Es sind angespannte Zeiten in der Straße von Taiwan. Regelmäßig verletzen Flugzeuge und Schiffe Chinas die Gewässer und den Luftraum der demokratisch regierten Insel, die der große Nachbar als abtrünniges Territorium betrachtet. Dass die kommunistische Partei unter Xi Jinping eine friedliche "Wiedervereinigung" nicht mehr als einzige Variante zur Anspruchserfüllung betrachtet, während die USA im Kriegsfall militärischen Beistand versprochen haben, lässt auch international Sorgenfalten tiefer werden.

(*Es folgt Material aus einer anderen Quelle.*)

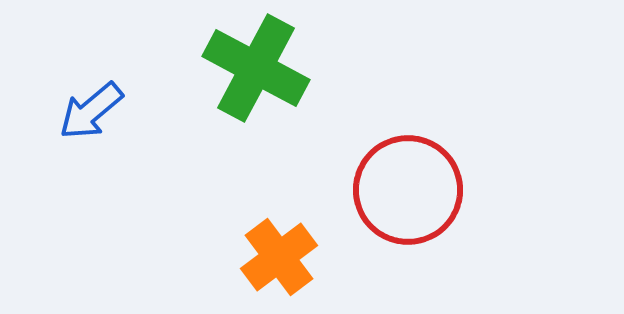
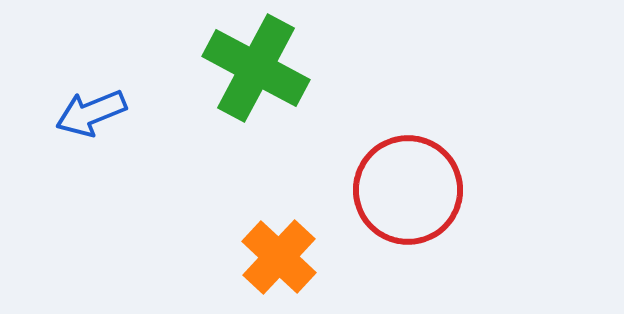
blue arrow: moved 2 px down; rotated 18 degrees clockwise
orange cross: rotated 10 degrees counterclockwise
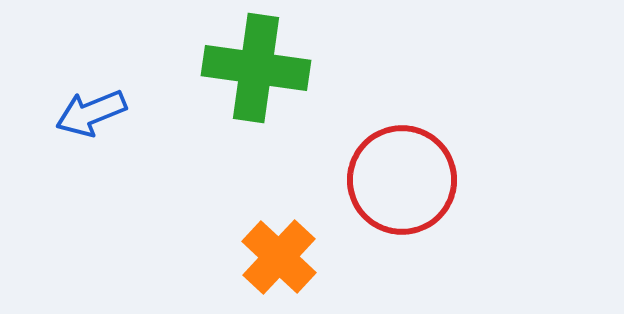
green cross: rotated 20 degrees counterclockwise
red circle: moved 6 px left, 10 px up
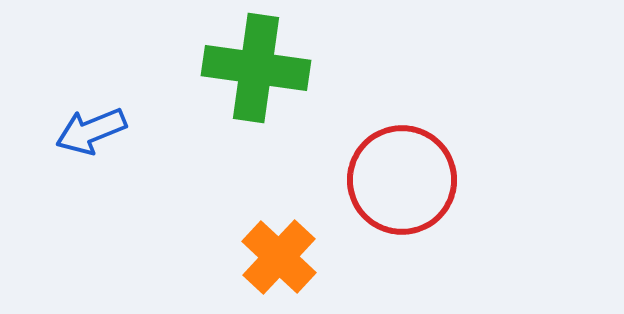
blue arrow: moved 18 px down
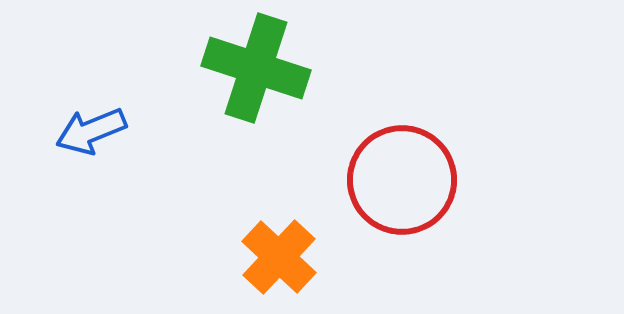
green cross: rotated 10 degrees clockwise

Mit Spannung erwartet worden waren unter diesen Vorzeichen auch die Wahlen von Präsident und Parlament Mitte Jänner, die begleitet waren von massiven Desinformationskampagnen und chinesischen Drohgebärden. Die China-kritische demokratische Fortschrittspartei (DPP) obsiegte beim Kampf ums Präsidentenamt und errang auch in der Parlamentswahl die meisten Stimmen, wurde aber aufgrund der Wahlkreisverteilung nur knapp zweitstärkste Kraft hinter den China-freundlichen Kuomintang. Die DPP blieb dennoch weiterhin in Regierungsverantwortung, ist aber auf die Kuomintang oder die Mitte links orientierte Taiwanische Volkspartei angewiesen, um Vorhaben durchzubringen.

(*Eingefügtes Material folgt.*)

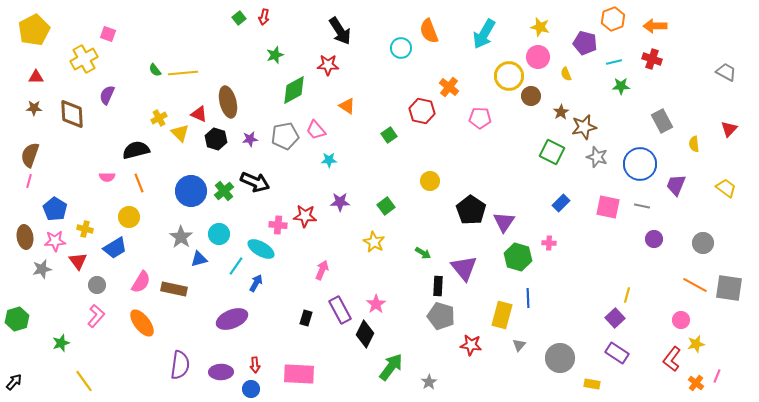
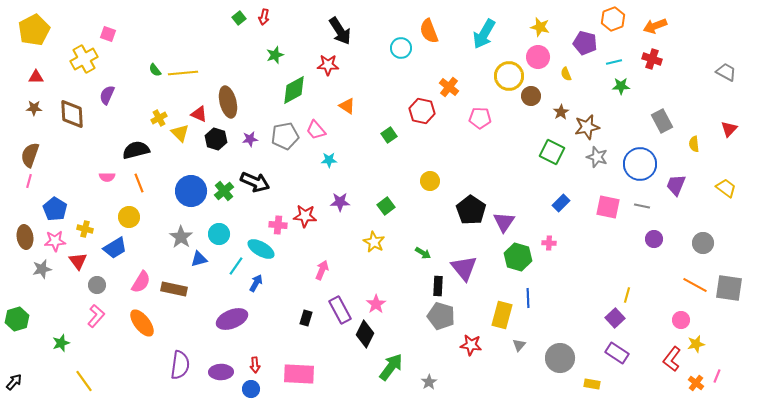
orange arrow at (655, 26): rotated 20 degrees counterclockwise
brown star at (584, 127): moved 3 px right
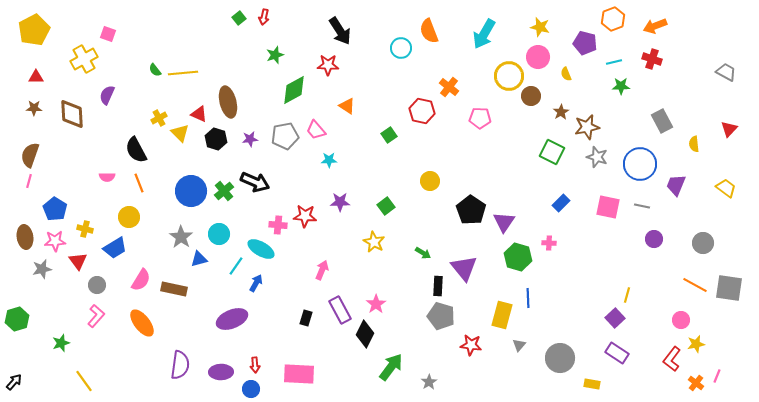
black semicircle at (136, 150): rotated 104 degrees counterclockwise
pink semicircle at (141, 282): moved 2 px up
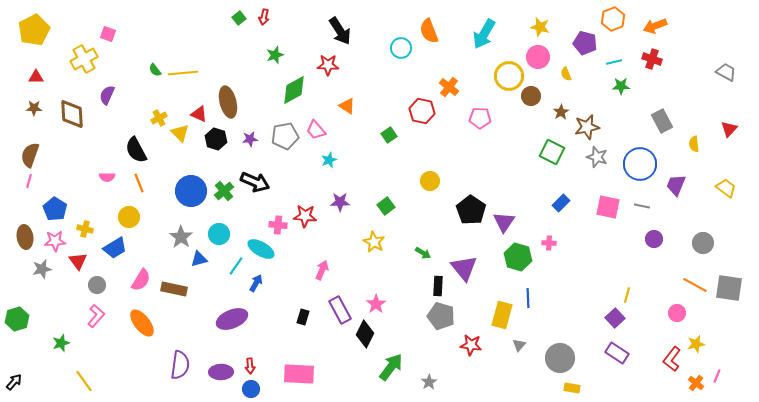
cyan star at (329, 160): rotated 21 degrees counterclockwise
black rectangle at (306, 318): moved 3 px left, 1 px up
pink circle at (681, 320): moved 4 px left, 7 px up
red arrow at (255, 365): moved 5 px left, 1 px down
yellow rectangle at (592, 384): moved 20 px left, 4 px down
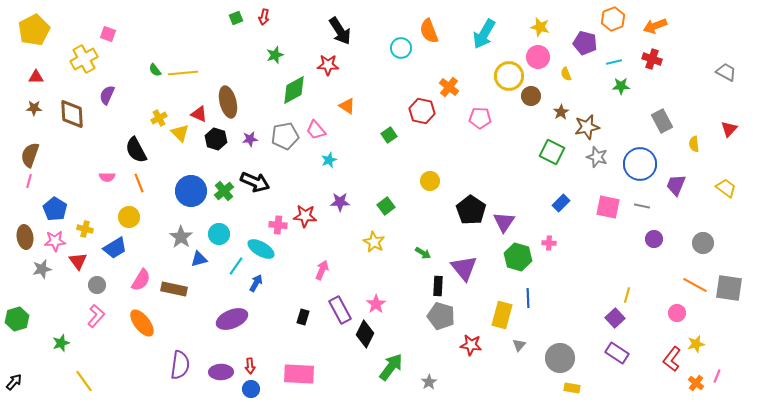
green square at (239, 18): moved 3 px left; rotated 16 degrees clockwise
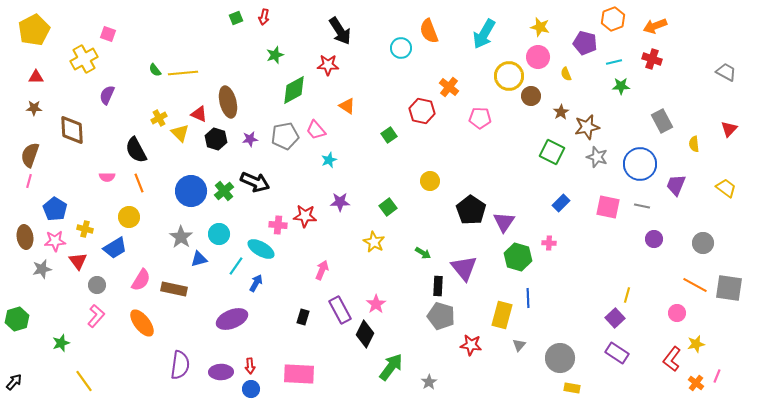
brown diamond at (72, 114): moved 16 px down
green square at (386, 206): moved 2 px right, 1 px down
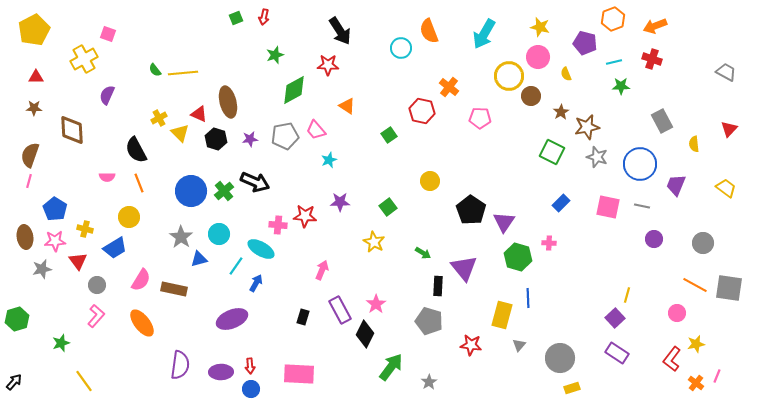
gray pentagon at (441, 316): moved 12 px left, 5 px down
yellow rectangle at (572, 388): rotated 28 degrees counterclockwise
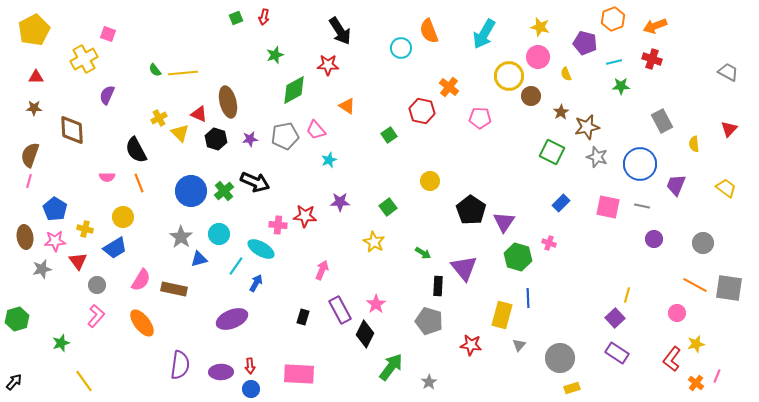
gray trapezoid at (726, 72): moved 2 px right
yellow circle at (129, 217): moved 6 px left
pink cross at (549, 243): rotated 16 degrees clockwise
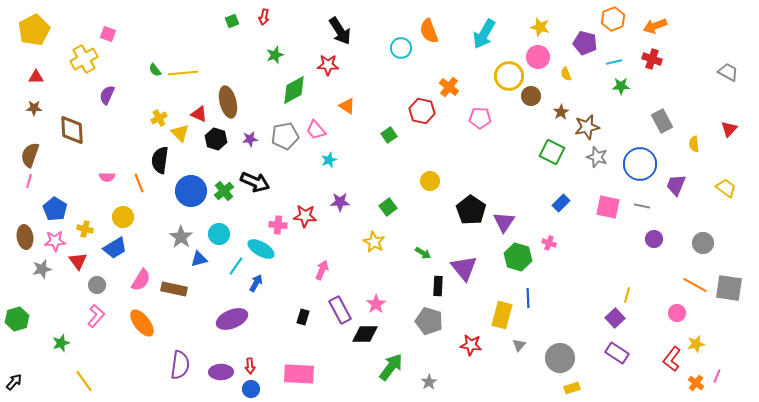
green square at (236, 18): moved 4 px left, 3 px down
black semicircle at (136, 150): moved 24 px right, 10 px down; rotated 36 degrees clockwise
black diamond at (365, 334): rotated 64 degrees clockwise
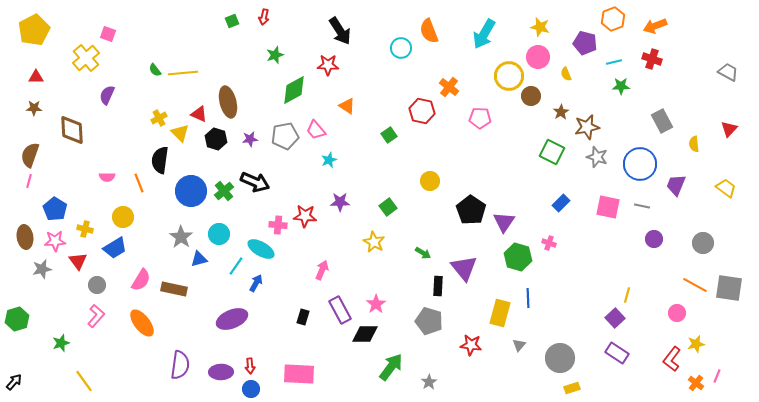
yellow cross at (84, 59): moved 2 px right, 1 px up; rotated 12 degrees counterclockwise
yellow rectangle at (502, 315): moved 2 px left, 2 px up
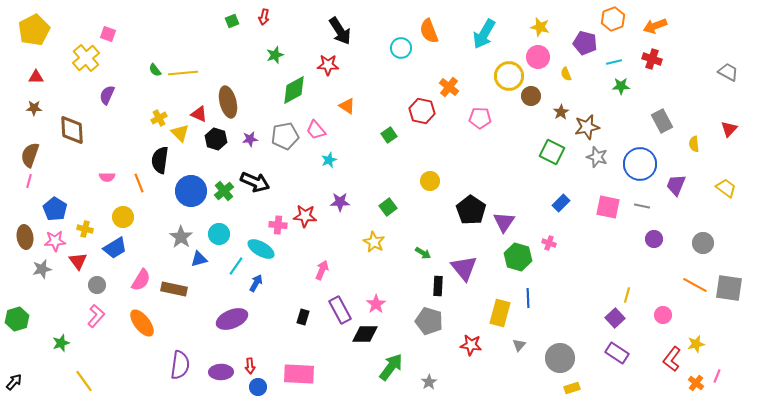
pink circle at (677, 313): moved 14 px left, 2 px down
blue circle at (251, 389): moved 7 px right, 2 px up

Taiwan ist einer ständigen Flut an Desinformation – vor allem aus China– ausgesetzt.
AFP/SAM YEH

Fake-News-Barrage aus China

Apropos Desinformation: Eines hat sich nicht geändert, zeigt die jährliche Untersuchung "Varieties of Democracy" (V-Dem), in der die Qualität und Tendenz von Demokratien und Autokratien rund um die Welt untersucht werden. Wenn es um absichtlich irreführende oder gänzlich erfundene Nachrichten zum Zwecke der politischen Beeinflussung geht, bleibt Taiwan das am stärksten betroffene Land der Welt. Es führt diese Rangliste bereits das elfte Jahr in Folge an, berichtet die Taipei Times und zitiert auch aus dem Datensatz.

Begründet liegt dies freilich in primär von China ausgehenden Kampagnen. Laut dem Bericht werden diese zunehmend von Hongkong aus lanciert, wo Peking entgegen seinem "ein Land, zwei Systeme"-Versprechen seit Jahren massive Repressionen gegen Oppositionelle betreibt und drakonische Sicherheitsgesetze durchwinken lässt. Zuletzt hatte Hongkongs Justizminister Paul Lam gewarnt, dass auch Kritik im Internet am Sicherheitsgesetz strafbar sein könne. Laut Hong Kong Outlanders, einer Gruppe aus nach Taiwan ausgewanderten Exil-Hongkongern, hat es China dabei stark auf junge Taiwaner abgesehen. Zuletzt suggerierte man in Kampagnen, dass 90 Prozent der Hongkonger Bevölkerung die jüngsten Verschärfungen der Sicherheitsgesetze ("Artikel 23") begrüßen würden.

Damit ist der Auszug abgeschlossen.